My problem is that I have written a procedure that reads a very large
file into RAM, processes it, and writes the results to an output
file. The net RAM usage should be zero after the procedure returns.
I would like to call this procedure several times, but after the first
time my computer's RAM is almost depleted, and during the second
procedure call there's not enough RAM to read the second file into
memory. Tcl, instead of releasing un-needed memory to allow the file
read, crashes with a memory allocation error.

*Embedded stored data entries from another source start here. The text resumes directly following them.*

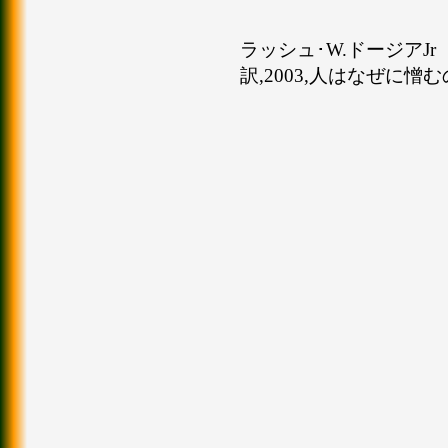
ラッシュ･W.ドージアJr（Ru
訳,2003,人はなぜに憎むの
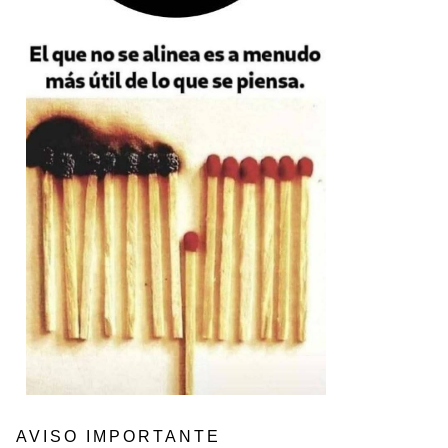
AVISO IMPORTANTE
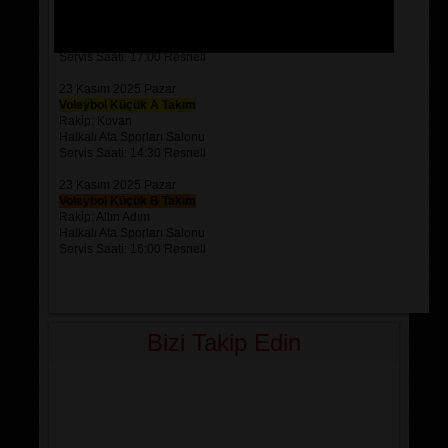
Voleybol Genç Takım
Rakip: Atayıldız
Halkalı Ata Sporları Salonu
Servis Saati: 17:00 Resneli
23 Kasım 2025 Pazar
Voleybol Küçük A Takım
Rakip: Kovan
Halkalı Ata Sporları Salonu
Servis Saati: 14:30 Resneli
23 Kasım 2025 Pazar
Voleybol Küçük B Takım
Rakip: Altın Adım
Halkalı Ata Sporları Salonu
Servis Saati: 16:00 Resneli
Bizi Takip Edin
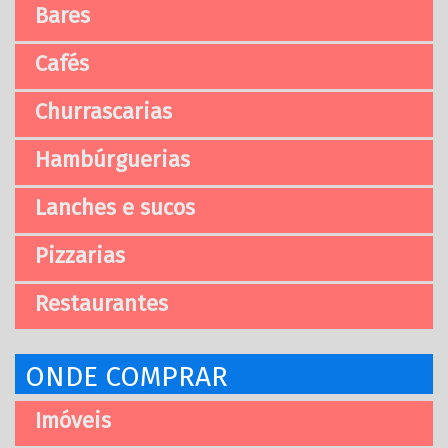
Bares
Cafés
Churrascarias
Hambúrguerias
Lanches e sucos
Pizzarias
Restaurantes
ONDE COMPRAR
Imóveis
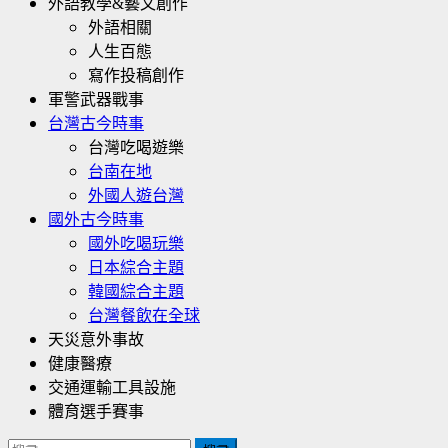
外語教學&藝文創作
外語相關
人生百態
寫作投稿創作
軍警武器戰事
台灣古今時事
台灣吃喝遊樂
台南在地
外國人遊台灣
國外古今時事
國外吃喝玩樂
日本綜合主題
韓國綜合主題
台灣餐飲在全球
天災意外事故
健康醫療
交通運輸工具設施
體育選手賽事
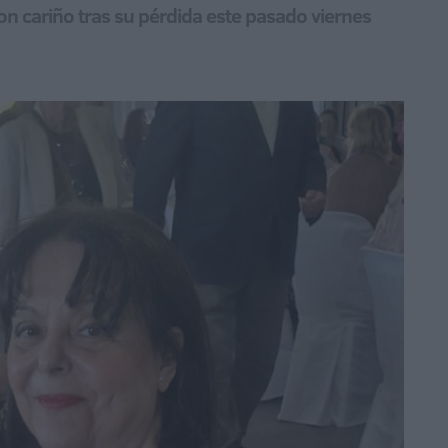
con cariño tras su pérdida este pasado viernes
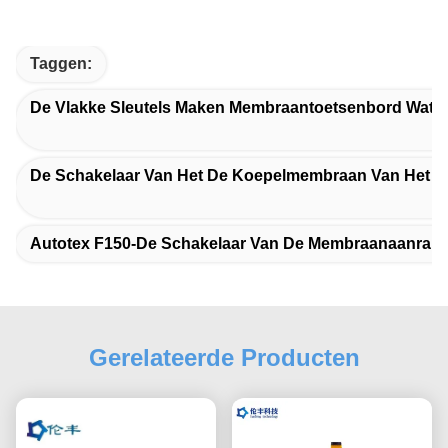
Taggen:
De Vlakke Sleutels Maken Membraantoetsenbord Water
De Schakelaar Van Het De Koepelmembraan Van Het 
Autotex F150-De Schakelaar Van De Membraanaanraki
Gerelateerde Producten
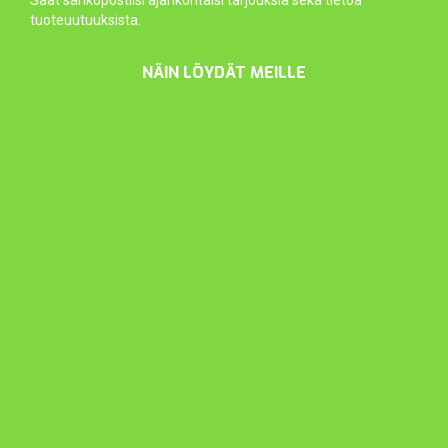
tuoteuutuuksista.
NÄIN LÖYDÄT MEILLE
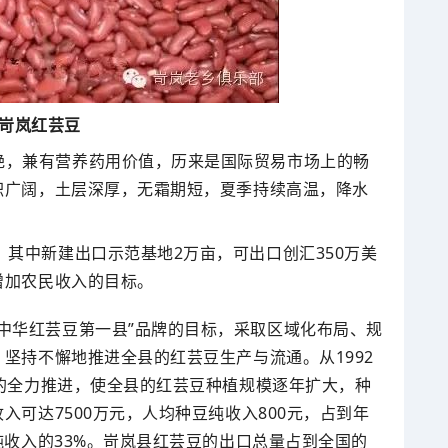
 岢岚红芸豆
艳，兼有营养药用价值，历来是国际贸易市场上的畅
积广阔，土层深厚，无霜期短，夏季持续高温，降水
，其中新建出口示范基地2万亩，可出口创汇350万美
增加农民收入的目标。
中华红芸豆第一县”品牌的目标，采取区域化布局、规
坚持不懈地推进全县的红芸豆生产与流通。从1992
的全力推进，使全县的红芸豆种植规模逐年扩大，种
可达7500万元，人均种豆纯收入800元，占到年
纯收入的33%。岢岚县红芸豆的出口总量占到全国的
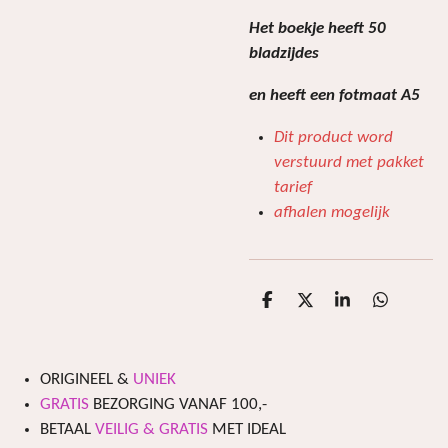
Het boekje heeft 50
bladzijdes
en heeft een fotmaat A5
Dit product word
verstuurd met pakket
tarief
afhalen mogelijk
D
D
S
D
e
e
h
e
l
e
a
l
e
l
r
e
n
e
n
ORIGINEEL &
UNIEK
GRATIS
BEZORGING VANAF 100,-
BETAAL
VEILIG & GRATIS
MET IDEAL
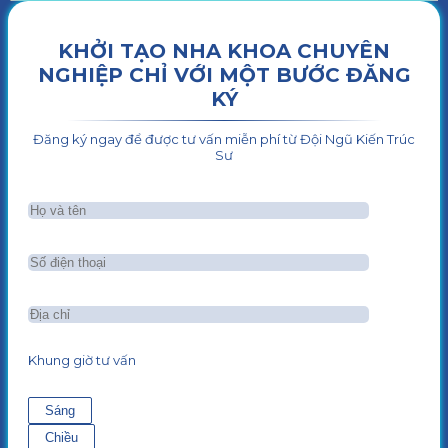
KHỞI TẠO NHA KHOA CHUYÊN
NGHIỆP CHỈ VỚI MỘT BƯỚC ĐĂNG
KÝ
Đăng ký ngay để được tư vấn miễn phí từ Đội Ngũ Kiến Trúc
Sư
Khung giờ tư vấn
Sáng
Chiều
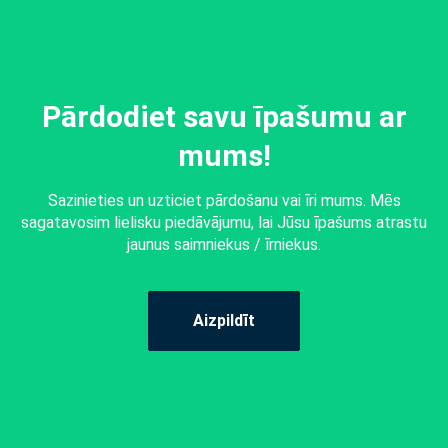
Pārdodiet savu īpašumu ar
mums!
Sazinieties un uzticiet pārdošanu vai īri mums. Mēs
sagatavosim lielisku piedāvājumu, lai Jūsu īpašums atrastu
jaunus saimniekus / īrniekus.
Aizpildīt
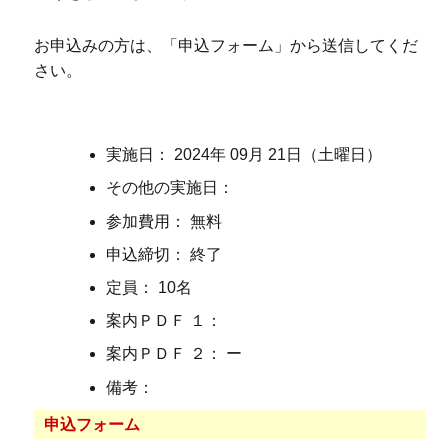
お申込みの方は、「申込フォーム」から送信してくだ
さい。
実施日： 2024年 09月 21日（土曜日）
その他の実施日：
参加費用： 無料
申込締切： 終了
定員： 10名
案内ＰＤＦ １：
案内ＰＤＦ ２： ー
備考：
申込フォーム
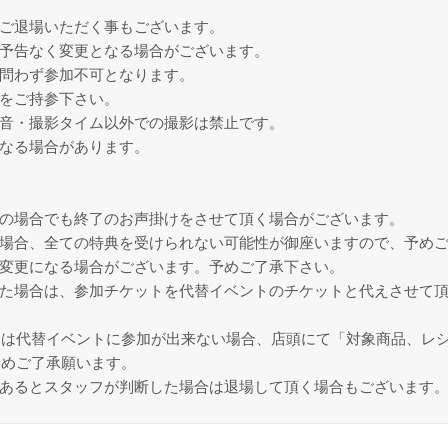
、ご退場いただく事もございます。
が予告なく変更となる場合がございます。
を問わず参加不可となります。
器をご持参下さい。
録音・撮影タイム以外での撮影は禁止です。
となる場合があります。
。
中の場合でも終了のお声掛けをさせて頂く場合がございます。
た場合、全ての特典を受けられない可能性が御座いますので、予め
が変更になる場合がございます。予めご了承下さい。
った場合は、参加チケットを代替イベントのチケットと代えさせて頂
たは代替イベントに参加が出来ない場合、店頭にて「対象商品、レ
予めご了承願います。
であるとスタッフが判断した場合は退場して頂く場合もございます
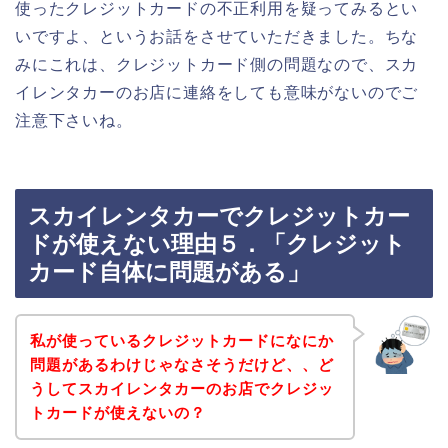
使ったクレジットカードの不正利用を疑ってみるとい
いですよ、というお話をさせていただきました。ちな
みにこれは、クレジットカード側の問題なので、スカ
イレンタカーのお店に連絡をしても意味がないのでご
注意下さいね。
スカイレンタカーでクレジットカー
ドが使えない理由５．「クレジット
カード自体に問題がある」
私が使っているクレジットカードになにか
問題があるわけじゃなさそうだけど、、ど
うしてスカイレンタカーのお店でクレジッ
トカードが使えないの？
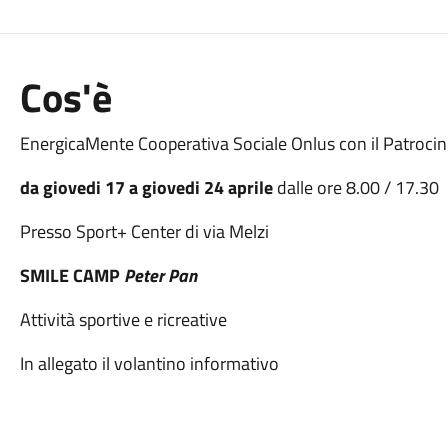
Cos'è
EnergicaMente Cooperativa Sociale Onlus con il Patrocini
da giovedi 17 a giovedi 24 aprile
dalle ore 8.00 / 17.30
Presso Sport+ Center di via Melzi
SMILE CAMP
Peter Pan
Attività sportive e ricreative
In allegato il volantino informativo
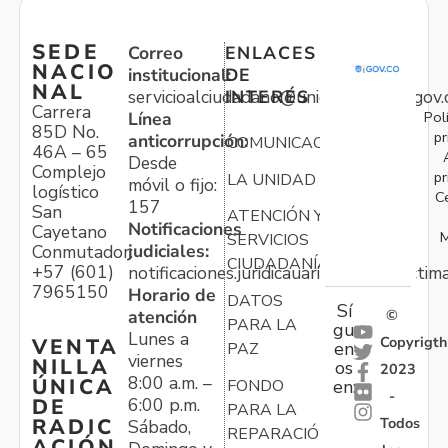
SEDE
Correo
ENLACES
NACIO
institucional:
DE
NAL
servicioalciudadano@unidadvictimas.gov.
INTERÉS
Carrera
Pol
Línea
85D No.
pr
anticorrupción:
COMUNICACIONES
46A – 65
Desde
Complejo
pr
LA UNIDAD
móvil o fijo:
logístico
C
157
San
ATENCIÓN Y
Notificaciones
Cayetano
M
SERVICIOS
judiciales:
Conmutador:
CIUDADANÍA
+57 (601)
notificaciones.juridicauariv@unidadvictim
7965150
Horario de
DATOS
Sí
atención
©
PARA LA
gu
Lunes a
Copyrigth
VENTA
en
PAZ
viernes
NILLA
os
2023
8:00 a.m. –
ÚNICA
FONDO
en:
-
6:00 p.m.
DE
PARA LA
Todos
RADIC
Sábado,
REPARACIÓN
ACIÓN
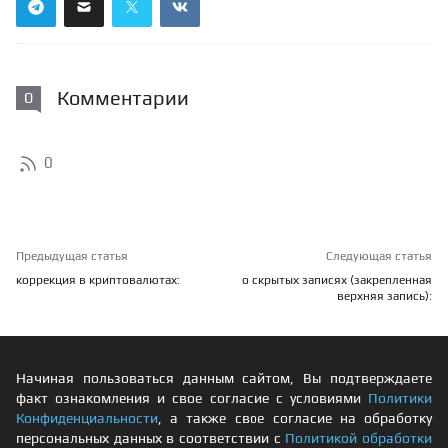
Комментарии
0
0
Предыдущая статья
Следующая статья
коррекция в криптовалютах:
о скрытых записях (закрепленная
верхняя запись):
Начиная пользоваться данным сайтом, Вы подтверждаете
факт ознакомления и свое согласие с условиями
Политики
Конфиденциальности
, а также свое согласие на обработку
персональных данных в соответствии с
Политикой обработки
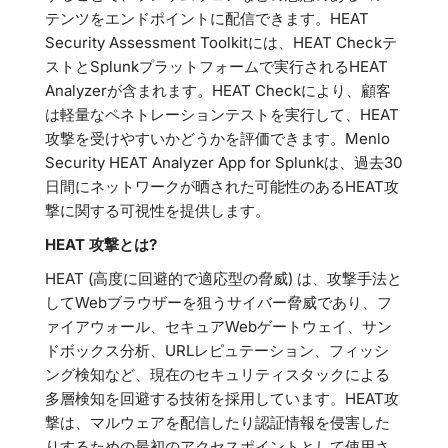
テンツをエンドポイントに配信できます。HEAT
Security Assessment Toolkitには、HEAT Checkテ
ストとSplunkプラットフォームで実行されるHEAT
Analyzerが含まれます。HEAT Checkにより、顧客
は軽量なペネトレーションテストを実行して、HEAT
攻撃を受けやすいかどうかを評価できます。Menlo
Security HEAT Analyzer App for Splunkは、過去30
日間にネットワークが晒された可能性のあるHEAT攻
撃に関する可視性を提供します。
HEAT 攻撃とは?
HEAT (高度に回避的で適応型の脅威) は、攻撃手法と
してWebブラウザーを狙うサイバー脅威であり、フ
ァイアウォール、セキュアWebゲートウェイ、サン
ドボックス分析、URLレピュテーション、フィッシ
ング検知など、現在のセキュリティスタックによる
多層検知を回避する技術を採用しています。HEAT攻
撃は、マルウェアを配信したり認証情報を侵害した
りするための最初のアクセスポイントとして使用さ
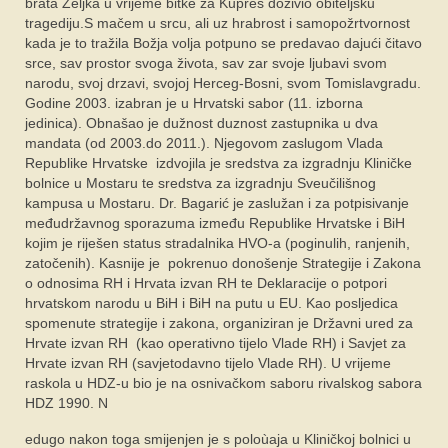
brata Željka u vrijeme bitke za Kupres doživio obiteljsku
tragediju.S mačem u srcu, ali uz hrabrost i samopožrtvornost
kada je to tražila Božja volja potpuno se predavao dajući čitavo
srce, sav prostor svoga života, sav zar svoje ljubavi svom
narodu, svoj drzavi, svojoj Herceg-Bosni, svom Tomislavgradu.
Godine 2003. izabran je u Hrvatski sabor (11. izborna
jedinica). Obnašao je dužnost duznost zastupnika u dva
mandata (od 2003.do 2011.). Njegovom zaslugom Vlada
Republike Hrvatske izdvojila je sredstva za izgradnju Kliničke
bolnice u Mostaru te sredstva za izgradnju Sveučilišnog
kampusa u Mostaru. Dr. Bagarić je zaslužan i za potpisivanje
međudržavnog sporazuma između Republike Hrvatske i BiH
kojim je riješen status stradalnika HVO-a (poginulih, ranjenih,
zatočenih). Kasnije je pokrenuo donošenje Strategije i Zakona
o odnosima RH i Hrvata izvan RH te Deklaracije o potpori
hrvatskom narodu u BiH i BiH na putu u EU. Kao posljedica
spomenute strategije i zakona, organiziran je Državni ured za
Hrvate izvan RH (kao operativno tijelo Vlade RH) i Savjet za
Hrvate izvan RH (savjetodavno tijelo Vlade RH). U vrijeme
raskola u HDZ-u bio je na osnivačkom saboru rivalskog sabora
HDZ 1990. N
edugo nakon toga smijenjen je s poloùaja u Kliničkoj bolnici u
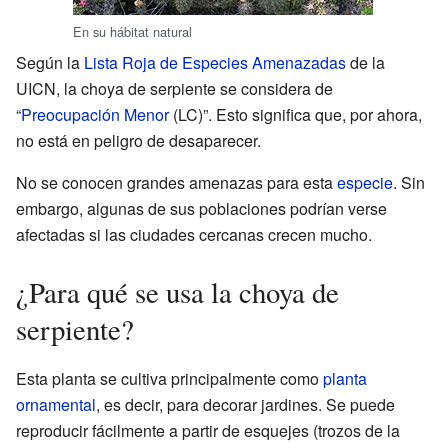
En su hábitat natural
Según la
Lista Roja de Especies Amenazadas
de la
UICN, la choya de serpiente se considera de
“
Preocupación Menor
(LC)”. Esto significa que, por ahora,
no está en peligro de desaparecer.
No se conocen grandes amenazas para esta
especie
. Sin
embargo, algunas de sus poblaciones podrían verse
afectadas si las ciudades cercanas crecen mucho.
¿Para qué se usa la choya de
serpiente?
Esta planta se cultiva principalmente como
planta
ornamental
, es decir, para decorar jardines. Se puede
reproducir fácilmente a partir de esquejes (trozos de la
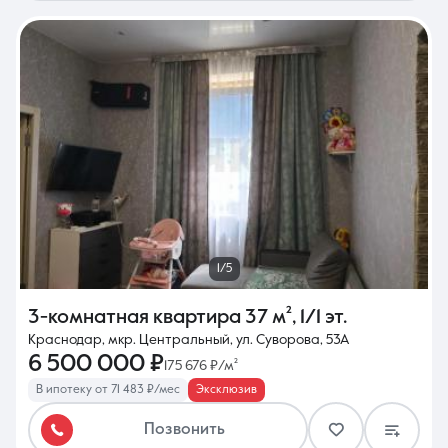
1/5
3-комнатная квартира
37 м²
,
1/1 эт.
Краснодар, мкр. Центральный, ул. Суворова, 53А
6 500 000 ₽
175 676 ₽/м²
В ипотеку от 71 483 ₽/мес
Эксклюзив
Позвонить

At first I thought it was a memory leak, but apparently not, according
to feedback I've gotten. I would submit a bug report, but is this
even considered a bug? Or am I just out of luck due to how Tcl
manages memory? Also, it's hard to attach a 250MB file to a bug
ticket. If this is not a bug, is there any way to force Tcl to purge
its "high-water-mark memory" so that multiple high-memory-demand
procedure calls can be made?
I'm using ActiveTcl 8.5.8 on Ubuntu Intrepid.
Hi,
Tcl doesn't release memory in variables automatically, as far as I
know, but I may be wrong here. However you can use unset and array
unset respectively to explictly clear the variable.
Ruediger
The feedback you've gotten in 2960042, from Donal, explicitly says
that it is not a memory leak IF running it twice doesn't extends the
memory claim, which is what Donal (and everybody else) observe(s)
normally.
Since your initial report didn't mention this extra, worrying piece of
evidence you've just described, Donal set the bug status to Invalid
+Pending, meaning you have two weeks to provide counter evidence
before it gets automatically closed (which is reversible too).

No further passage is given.